Re: Sequential vs. random values - number of pages in B-tree

From: Francisco Olarte <folarte(at)peoplecall(dot)com>
To: Daniel Verite <daniel(at)manitou-mail(dot)org>
Cc: pinker <pinker(at)onet(dot)eu>, "pgsql-general(at)postgresql(dot)org" <pgsql-general(at)postgresql(dot)org>
Subject: Re: Sequential vs. random values - number of pages in B-tree
Date: 2016-08-19 17:02:59
Message-ID: CA+bJJbywO9hknJyqK7x5kixyFwyWRwah1Wn801f4YP_VpdyhRA@mail.gmail.com
Views: Raw Message | Whole Thread | Download mbox | Resend email
Thread:
Lists: pgsql-general

On Fri, Aug 19, 2016 at 3:20 PM, Daniel Verite <daniel(at)manitou-mail(dot)org> wrote:
> There's a simple technique that works on top of a Feistel network,
> called the cycle-walking cipher. Described for instance at:
> http://web.cs.ucdavis.edu/~rogaway/papers/subset.pdf
> I'm using the opportunity to add a wiki page:
> https://wiki.postgresql.org/wiki/Pseudo_encrypt_constrained_to_an_arbitrary_range
> with sample plgsql code for the [0..10,000,000] range that might be useful
> for other cases.

Nice reference, nice WikiPage, nice job. Bookmarking every thing.

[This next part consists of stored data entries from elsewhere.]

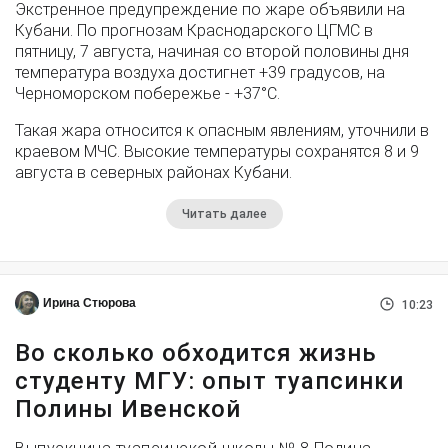
Экстренное предупреждение по жаре объявили на
Кубани. По прогнозам Краснодарского ЦГМС в
пятницу, 7 августа, начиная со второй половины дня
температура воздуха достигнет +39 градусов, на
Черноморском побережье - +37°­С.
Такая жара относится к опасным явлениям, уточнили в
краевом МЧС. Высокие температуры сохранятся 8 и 9
августа в северных районах Кубани.
Читать далее
Ирина Стюрова
10:23
Во сколько обходится жизнь
студенту МГУ: опыт туапсинки
Полины Ивенской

> But for the btree fragmentation and final size issue, TBH I don't expect
> that constraining the values within that smaller range will make any
> difference
> in the tests, because it's the dispersion that matters, not the values
> themselves.

Neither do I, that is why I stated probabley good enough for tests, but....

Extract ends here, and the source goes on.